If You Want To Make Your Compliance Training A Hit, "Kill" It
Does Betty in Accounting look like she might poke your eyes out when you pass in the hallway? Do you feel like your life is in danger on the way to the breakroom, because it’s “that time of year” again? That’s right; it is compliance training time.
Trying to get people excited about the yearly compliance training can leave you down and frustrated. It can also make you feel like you are the most hated person in the building; but I am here to tell you there is light at the end of the tunnel. Go from zero to hero and “slay” that training; with just a few simple techniques.
I was recently given the task of creating the yearly Anti-money Laundering (AML) training for my company. Trust me when I say this is not a “sexy”, fun subject and every year it gets harder and harder to make it enticing when creating it. This year I decided to give them what they’ve wanted for a long time; which is the “death” of AML training. Okay, I didn’t really kill anyone or the training, but I did create a program that was like the game “Clue” where they had to solve the murder of “A. Mel Compliance”.
Once I had the concept for the program, it was time to decide how to embed the compliance content inside of the story/game using various books and papers, discussions, etc. found along the way during the investigation.
Like Clue, there can be several different outcomes as to who did it and with which weapon at the end of the program. To determine the killer and weapon, each time a person takes the training a series of variables is created. In the beginning of the program, learners are asked to select their gender and hair color; this helps create their personal avatar which is used throughout the program. Using the variables associated with these choices, along with some other selections they can make throughout the story, determines who killed the victim, A. Mel Compliance. There are 8 possible outcomes. I have 4 “killers” and 2 different ways they could have killed the victim (with a knife or a gun).
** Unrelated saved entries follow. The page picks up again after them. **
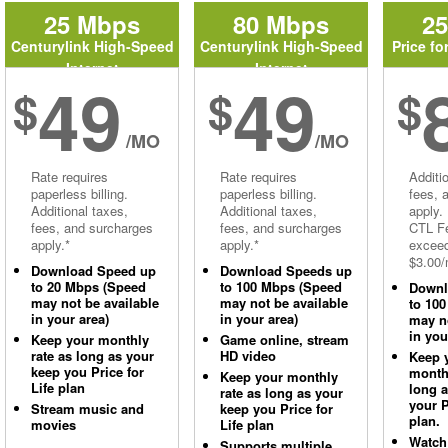
25 Mbps
80 Mbps
2
Centurylink High-Speed
Centurylink High-Speed
Price fo
Internet
Internet
49
49
$
$
$
/MO
/MO
Rate requires
Rate requires
Additi
paperless billing.
paperless billing.
fees, 
Additional taxes,
Additional taxes,
apply.
fees, and surcharges
fees, and surcharges
CTL Fe
apply.*
apply.*
excee
$3.00/
Download Speed up
Download Speeds up
to 20 Mbps (Speed
to 100 Mbps (Speed
Downl
may not be available
may not be available
to 10
in your area)
in your area)
may no
in you
Keep your monthly
Game online, stream
rate as long as your
HD video
Keep 
keep you Price for
monthl
Keep your monthly
Life plan
long 
rate as long as your
your P
Stream music and
keep you Price for
plan.
movies
Life plan
Watch
Supports multiple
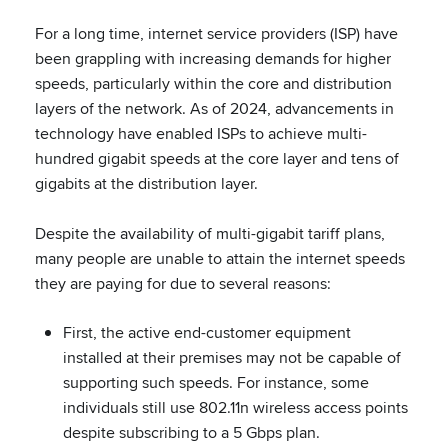
For a long time, internet service providers (ISP) have
been grappling with increasing demands for higher
speeds, particularly within the core and distribution
layers of the network. As of 2024, advancements in
technology have enabled ISPs to achieve multi-
hundred gigabit speeds at the core layer and tens of
gigabits at the distribution layer.
Despite the availability of multi-gigabit tariff plans,
many people are unable to attain the internet speeds
they are paying for due to several reasons:
First, the active end-customer equipment
installed at their premises may not be capable of
supporting such speeds. For instance, some
individuals still use 802.11n wireless access points
despite subscribing to a 5 Gbps plan.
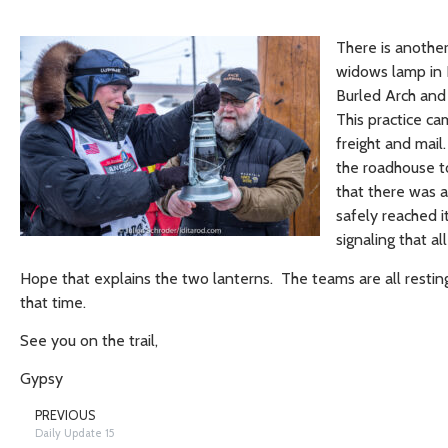
There is another
widows lamp in N
Burled Arch and i
This practice c
freight and mail
the roadhouse to
that there was 
safely reached 
signaling that al
Hope that explains the two lanterns. The teams are all restin
that time.
See you on the trail,
Gypsy
PREVIOUS
Daily Update 15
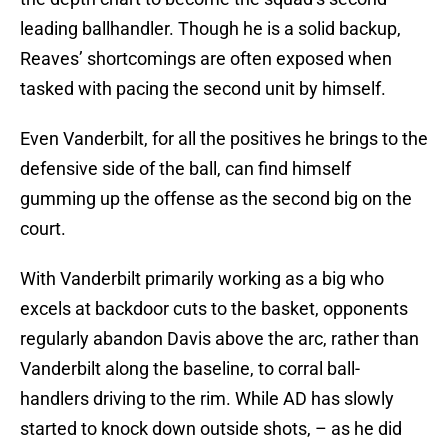
leading ballhandler. Though he is a solid backup,
Reaves’ shortcomings are often exposed when
tasked with pacing the second unit by himself.
Even Vanderbilt, for all the positives he brings to the
defensive side of the ball, can find himself
gumming up the offense as the second big on the
court.
With Vanderbilt primarily working as a big who
excels at backdoor cuts to the basket, opponents
regularly abandon Davis above the arc, rather than
Vanderbilt along the baseline, to corral ball-
handlers driving to the rim. While AD has slowly
started to knock down outside shots, – as he did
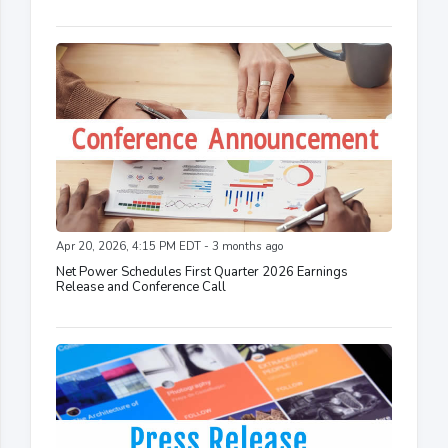
Apr 20, 2026, 4:15 PM EDT - 3 months ago
Net Power Schedules First Quarter 2026 Earnings
Release and Conference Call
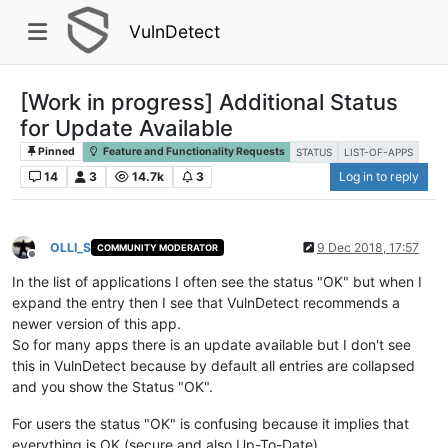
VulnDetect
[Work in progress] Additional Status
for Update Available
Pinned
Feature and Functionality Requests
STATUS
LIST-OF-APPS
14
3
14.7k
3
Log in to reply
OLLI_S
9 Dec 2018, 17:57
COMMUNITY MODERATOR
Offline
In the list of applications I often see the status "OK" but when I
expand the entry then I see that VulnDetect recommends a
newer version of this app.
So for many apps there is an update available but I don't see
this in VulnDetect because by default all entries are collapsed
and you show the Status "OK".
For users the status "OK" is confusing because it implies that
everything is OK (secure and also Up-To-Date).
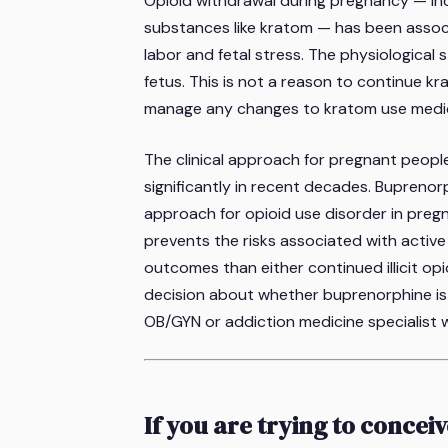
Opioid withdrawal during pregnancy — in
substances like kratom — has been associ
labor and fetal stress. The physiological
fetus. This is not a reason to continue kr
manage any changes to kratom use medica
The clinical approach for pregnant peop
significantly in recent decades. Bupreno
approach for opioid use disorder in pregn
prevents the risks associated with acti
outcomes than either continued illicit op
decision about whether buprenorphine is
OB/GYN or addiction medicine specialist wh
If you are trying to concei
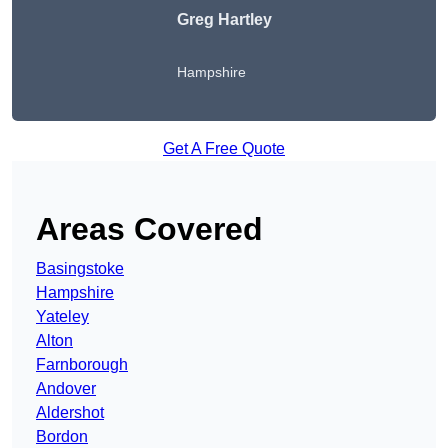
Greg Hartley
Hampshire
Get A Free Quote
Areas Covered
Basingstoke
Hampshire
Yateley
Alton
Farnborough
Andover
Aldershot
Bordon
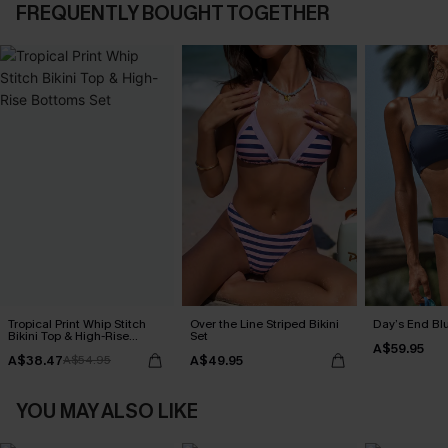
FREQUENTLY BOUGHT TOGETHER
Tropical Print Whip Stitch
Over the Line Striped Bikini
Day’s End Blu
Bikini Top & High-Rise
Set
A$59.95
Bottoms Set
A$38.47
A$49.95
A$54.95
YOU MAY ALSO LIKE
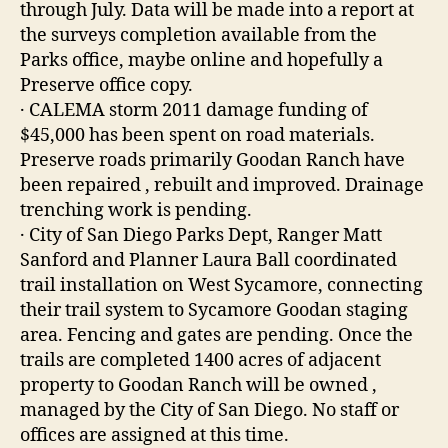
through July. Data will be made into a report at
the surveys completion available from the
Parks office, maybe online and hopefully a
Preserve office copy.
· CALEMA storm 2011 damage funding of
$45,000 has been spent on road materials.
Preserve roads primarily Goodan Ranch have
been repaired , rebuilt and improved. Drainage
trenching work is pending.
· City of San Diego Parks Dept, Ranger Matt
Sanford and Planner Laura Ball coordinated
trail installation on West Sycamore, connecting
their trail system to Sycamore Goodan staging
area. Fencing and gates are pending. Once the
trails are completed 1400 acres of adjacent
property to Goodan Ranch will be owned ,
managed by the City of San Diego. No staff or
offices are assigned at this time.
The most fun part of building this program was creating the various backgrounds and AML “articles” used throughout the program. I used PowerPoint for building these items. As you can see, a mixed medium of some cartoon backgrounds and characters (created in GoAnimate) were mixed with real photographs to give this an edgy movie-style feel.
Thanks to the “Rapid eLearning Blog” by Tom Kuhlmann, I have learned a lot of pointers for using PowerPoint for graphics work and here is how I used some of the things I learned to create my backgrounds.
For the image of the two agents driving to the murder scene part of the picture created with GoAnimate was made transparent (removed the background of that part of the picture) and then set it on top of a photo of a city street. This gives the illusion of them driving down the street.
For a lot of the other backgrounds, shapes were created and filled with brick patterns for building walls that create alleyways, cement patterns to create sidewalks, etc. I also manipulated the angles of several of the shapes to project a 3D appearance and make the learner feel like they are standing in the alley. To do this, use the 3D Rotation feature found in PowerPoint under Picture Tools/Format to angle the side walls and create the 3D effect.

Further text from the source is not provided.